Sorry for not providing data. Here is some sample data:
PERCENT <- rnorm(100, sd = 3)
YEAR <- sample(c(1950, 1958, 1963, 1974, 1982, 1994), 100, replace = TRUE)
AGE <- sample(c(18:90), 100, replace = TRUE)
COUNTRY <- rep(c("Country A", "Country B"), 50)
df <- data.frame(PERCENT, YEAR, AGE, COUNTRY)
I am trying to track age cohorts over time. To that end, I would like to give each case a unique ID for their age cohort. I know how to do this manually as shown here:
df %>%
filter(AGE >= 18 & AGE <= 27, YEAR == 1950 |
AGE >= 26 & AGE <= 36, YEAR == 1958 |
AGE >= 31 & AGE <= 40, YEAR == 1963 |
AGE >= 42 & AGE <= 51, YEAR == 1974 |
AGE >= 50 & AGE <= 59, YEAR == 1982 |
AGE >= 60 & AGE <= 69, YEAR == 1994) %>%
mutate(COHORT_ID = "18-27 in 1950")
But to do this for several age cohorts takes a lot of typing. I am trying to do a loop or function, which assigns a cohort label to all people between ages x and y in year t and to people in x+u to y+u at year t+u.

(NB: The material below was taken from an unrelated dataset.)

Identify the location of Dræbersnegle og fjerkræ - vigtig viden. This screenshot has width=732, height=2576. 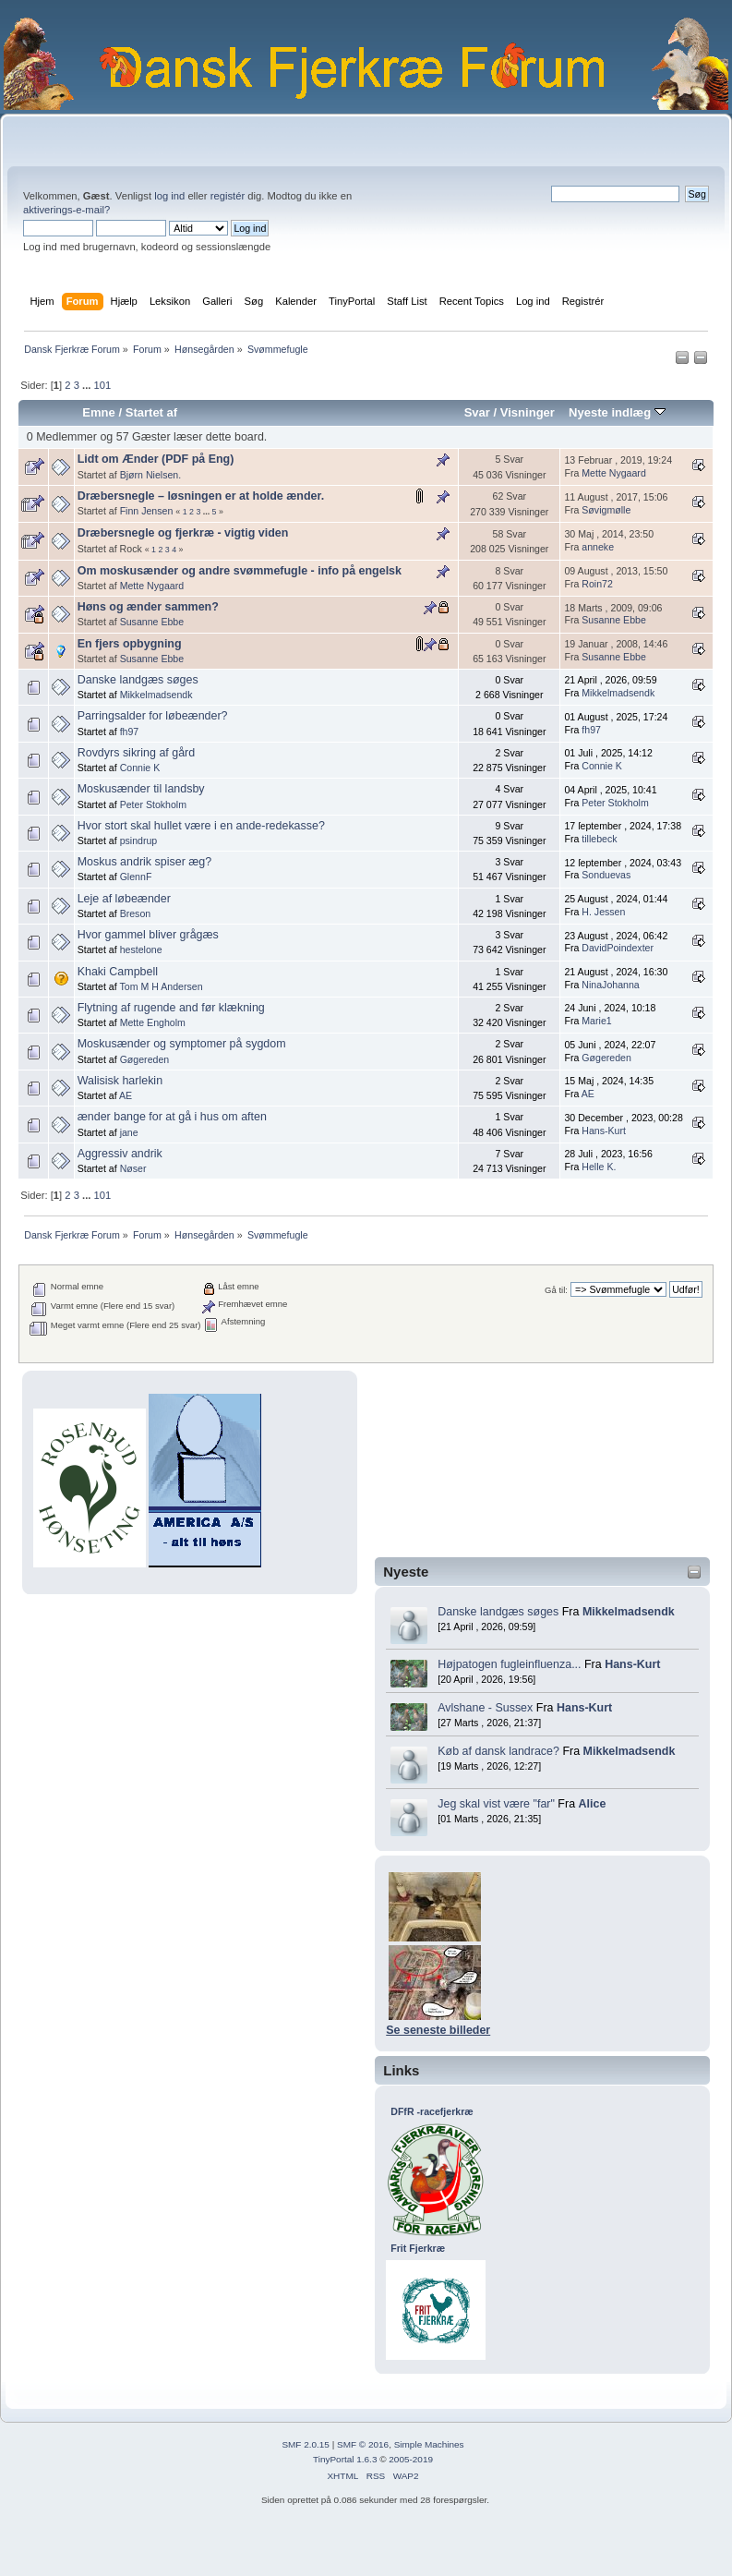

I have tried to do a function that takes as arguments a vector of minimum age, a vector of maximum age and a vector of the year of the survey wave as arguments and adds a label to a new column in the dataframe.
Here is what I came up with so far:
function(xmin, xmax, year) {
df$cohort <- 0, #to initialize the column
### here the magic happens
}
I checked out this page but they seem to be talking about something else.
If there is an efficient way to do this without using a function, I would be equally appreciative! Thanks in advance!
EDIT: I just realized that each observation could fall into several cohort categories since the age brackets (10 years) and the survey waves (irregular intervals) do not line up. Will a dummy variable for each cohort ID solve this?